TASK BRIEF:
Your task is to copy each line of the material that holds the word "einer".

INFORMATION:
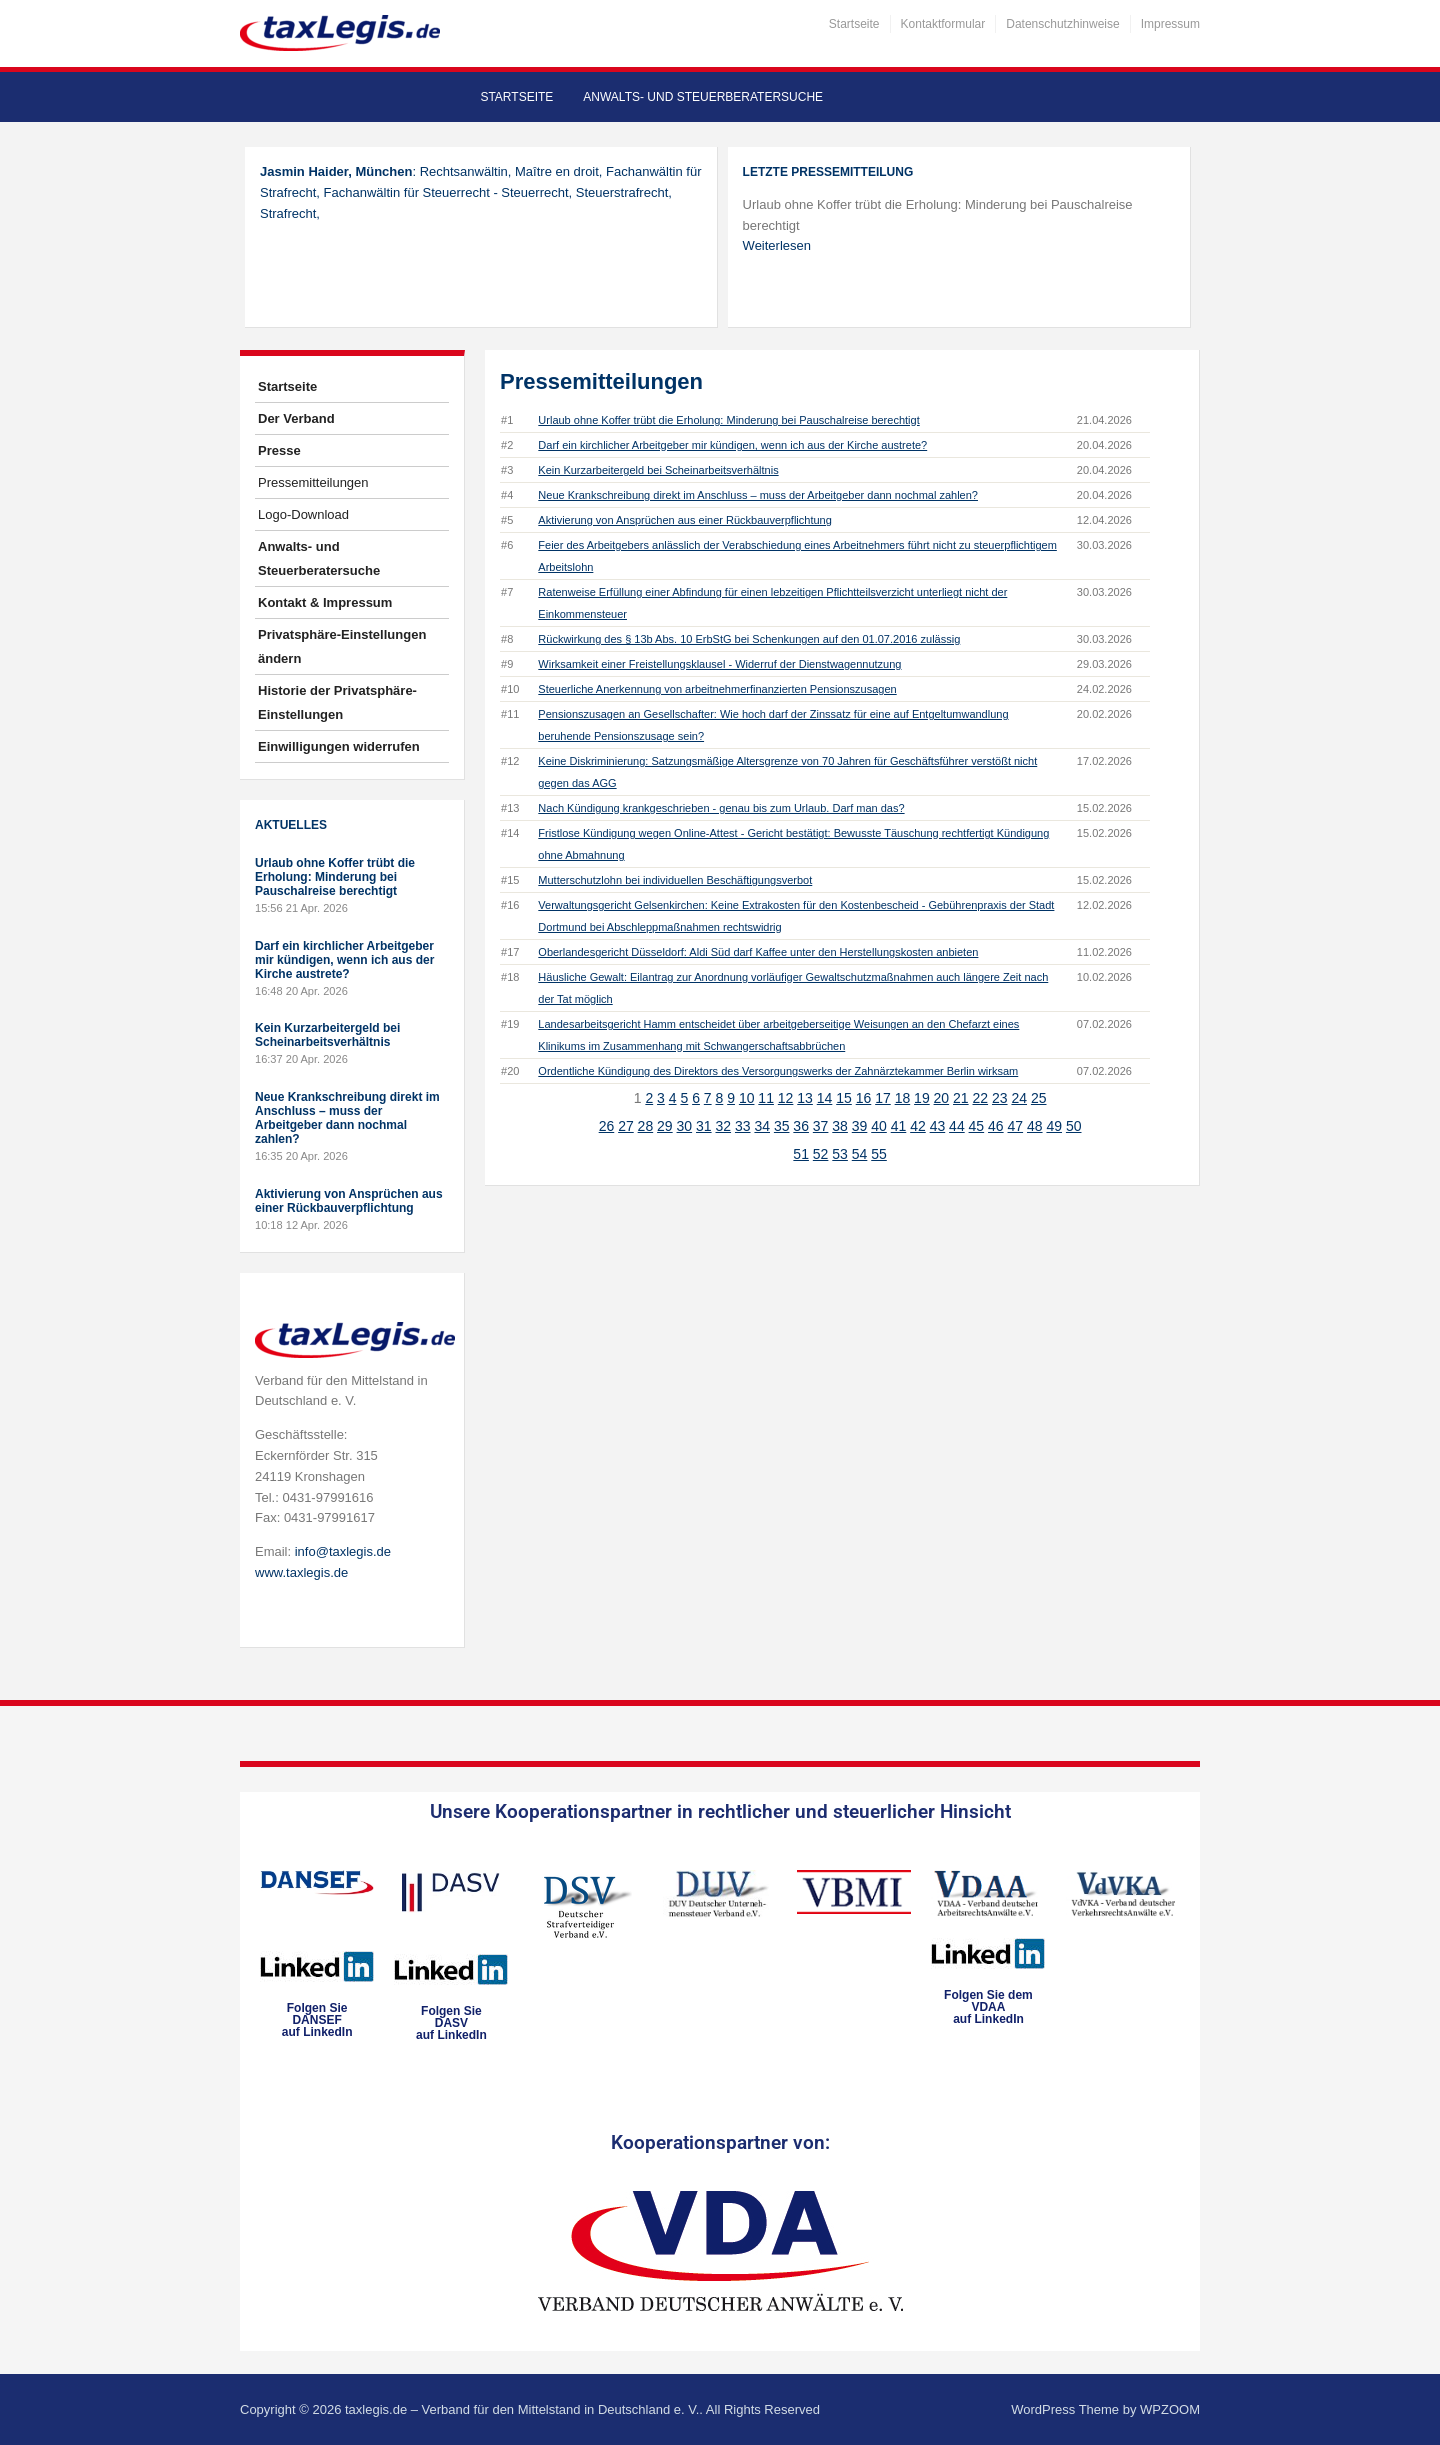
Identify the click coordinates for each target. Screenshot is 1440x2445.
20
==
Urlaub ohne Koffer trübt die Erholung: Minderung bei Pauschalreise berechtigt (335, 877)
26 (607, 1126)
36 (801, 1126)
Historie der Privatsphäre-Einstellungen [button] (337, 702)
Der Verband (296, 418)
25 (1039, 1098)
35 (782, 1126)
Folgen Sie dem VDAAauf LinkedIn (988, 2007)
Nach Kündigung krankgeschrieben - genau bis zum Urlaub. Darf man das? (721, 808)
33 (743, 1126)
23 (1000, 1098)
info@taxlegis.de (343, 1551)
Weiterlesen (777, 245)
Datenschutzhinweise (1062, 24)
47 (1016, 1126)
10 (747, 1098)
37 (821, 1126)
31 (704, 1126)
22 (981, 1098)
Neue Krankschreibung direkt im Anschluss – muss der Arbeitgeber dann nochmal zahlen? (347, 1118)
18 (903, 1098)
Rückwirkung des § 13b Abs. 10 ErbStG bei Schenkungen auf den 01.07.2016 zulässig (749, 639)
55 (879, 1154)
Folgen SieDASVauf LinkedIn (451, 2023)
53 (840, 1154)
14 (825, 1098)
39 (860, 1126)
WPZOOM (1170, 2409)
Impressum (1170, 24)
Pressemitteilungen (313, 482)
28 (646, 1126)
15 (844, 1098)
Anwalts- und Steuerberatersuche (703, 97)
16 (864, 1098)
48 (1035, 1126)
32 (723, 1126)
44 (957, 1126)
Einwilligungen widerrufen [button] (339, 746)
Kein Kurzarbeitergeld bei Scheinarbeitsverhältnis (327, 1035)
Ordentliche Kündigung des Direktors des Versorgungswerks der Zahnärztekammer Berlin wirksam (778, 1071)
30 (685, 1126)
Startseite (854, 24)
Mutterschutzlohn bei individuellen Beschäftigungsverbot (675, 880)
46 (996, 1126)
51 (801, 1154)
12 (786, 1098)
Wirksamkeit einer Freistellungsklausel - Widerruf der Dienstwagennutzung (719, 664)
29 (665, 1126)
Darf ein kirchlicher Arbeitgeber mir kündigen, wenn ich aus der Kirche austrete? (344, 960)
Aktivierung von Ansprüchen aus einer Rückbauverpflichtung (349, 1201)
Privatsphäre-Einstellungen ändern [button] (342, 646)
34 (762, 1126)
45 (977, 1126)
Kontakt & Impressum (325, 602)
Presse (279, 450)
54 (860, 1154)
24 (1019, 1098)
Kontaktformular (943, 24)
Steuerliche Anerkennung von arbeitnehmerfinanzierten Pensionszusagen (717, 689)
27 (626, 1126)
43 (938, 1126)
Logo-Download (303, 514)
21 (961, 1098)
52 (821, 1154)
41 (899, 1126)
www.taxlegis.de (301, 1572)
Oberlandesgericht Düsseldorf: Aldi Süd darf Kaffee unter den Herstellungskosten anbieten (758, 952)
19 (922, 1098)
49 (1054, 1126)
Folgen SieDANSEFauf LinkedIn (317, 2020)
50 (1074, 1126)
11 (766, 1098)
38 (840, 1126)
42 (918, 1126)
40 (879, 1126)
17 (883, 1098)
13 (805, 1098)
--
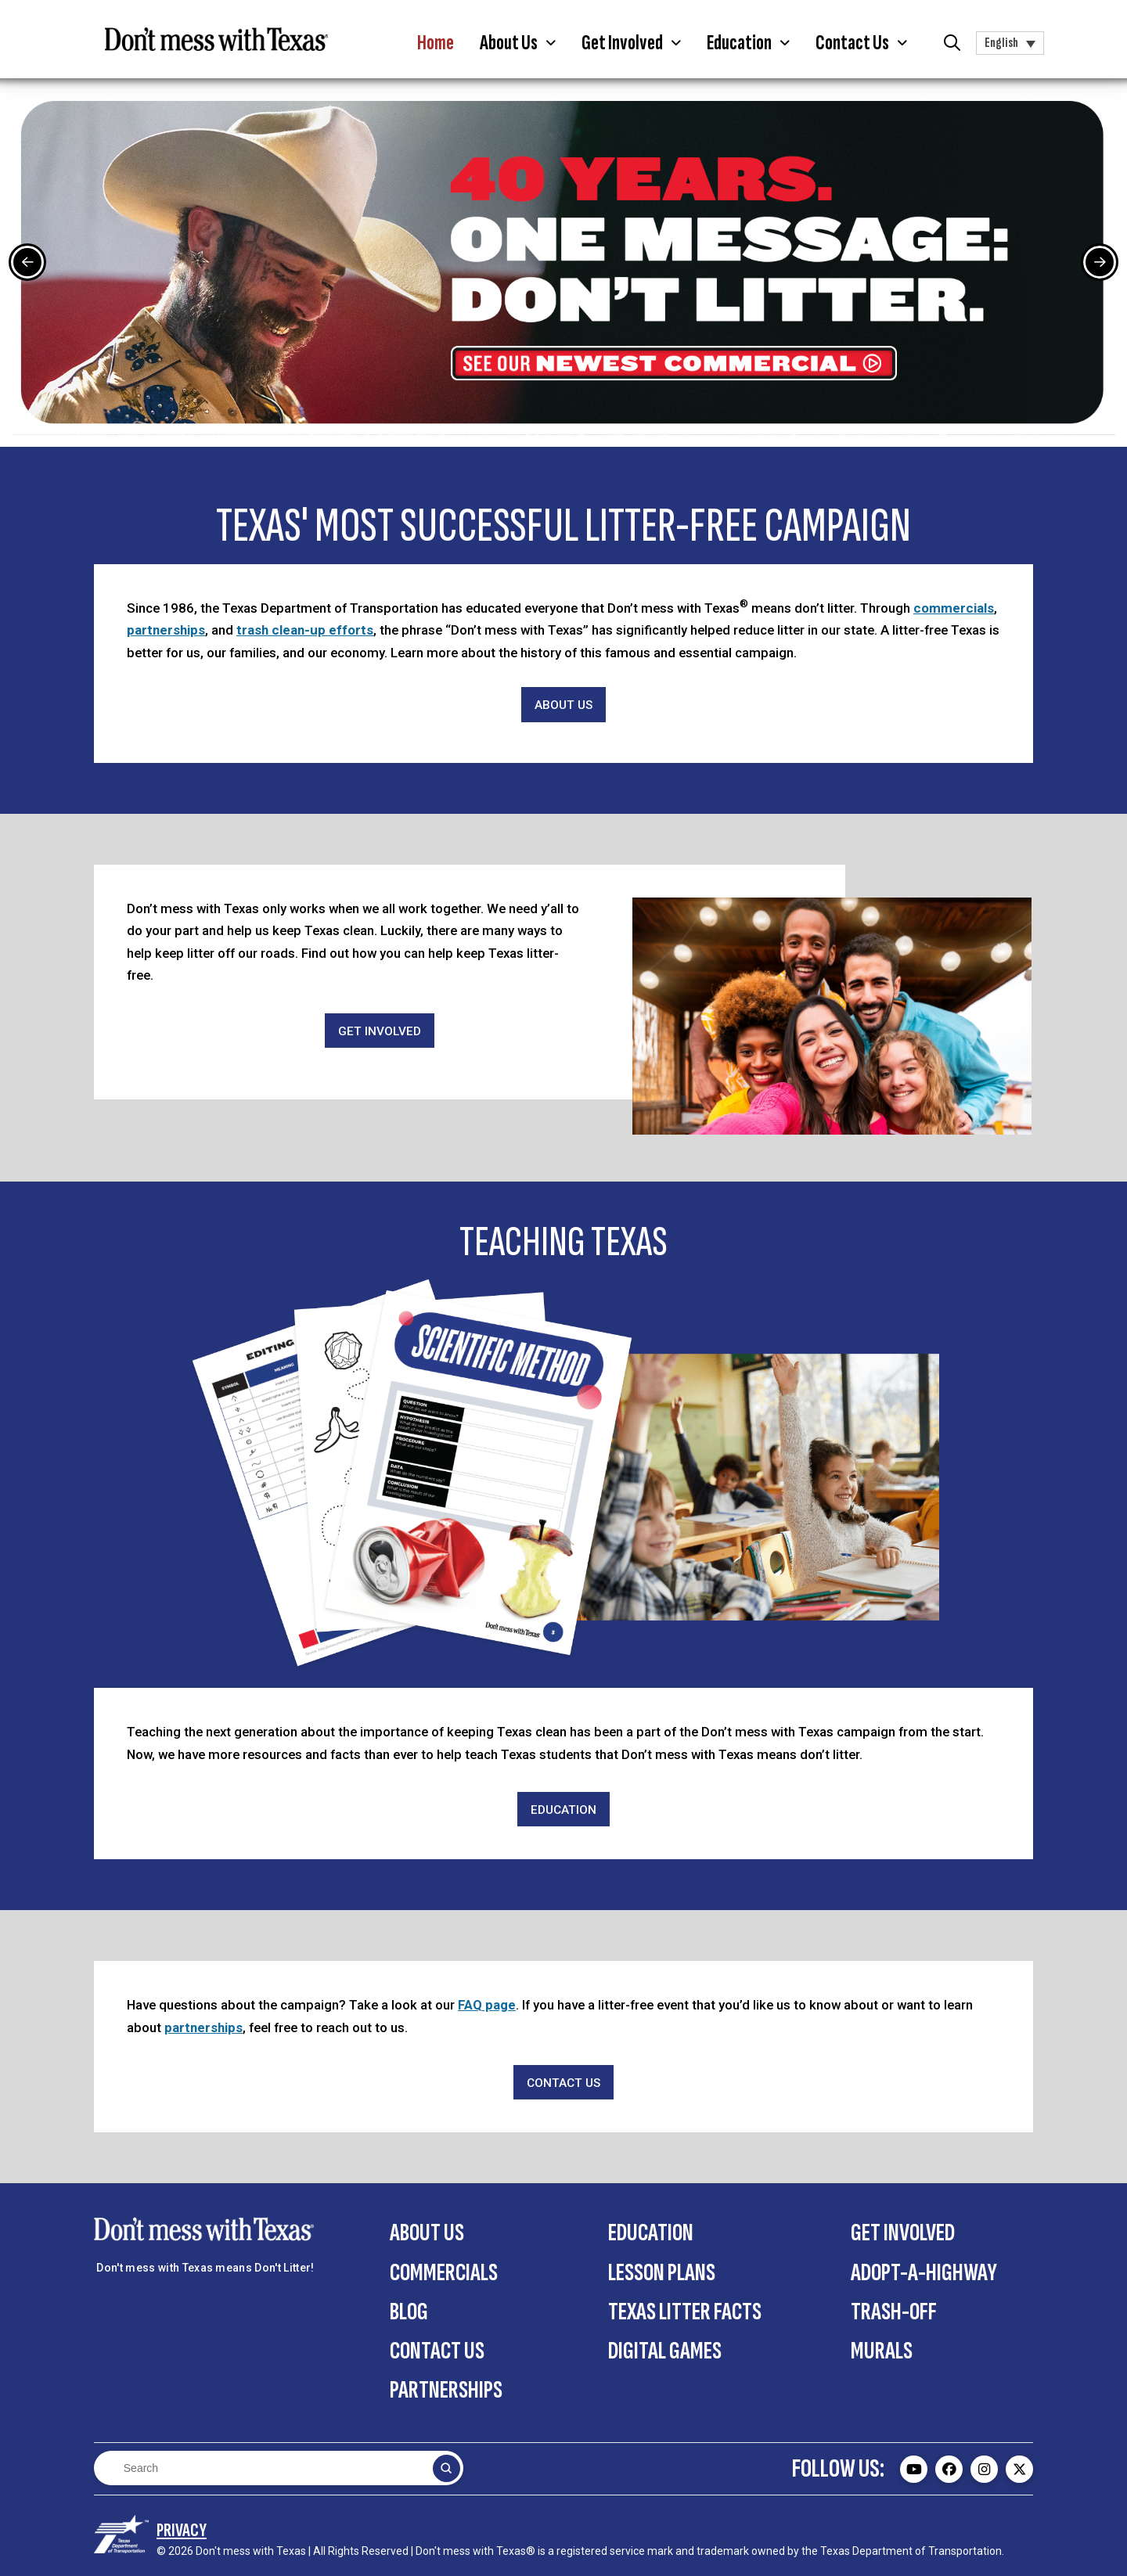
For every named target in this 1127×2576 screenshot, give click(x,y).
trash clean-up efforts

EXPECTED ANSWER:
Wirksamkeit einer Freistellungsklausel - Widerruf der Dienstwagennutzung (719, 664)
Aktivierung von Ansprüchen aus einer Rückbauverpflichtung (349, 1201)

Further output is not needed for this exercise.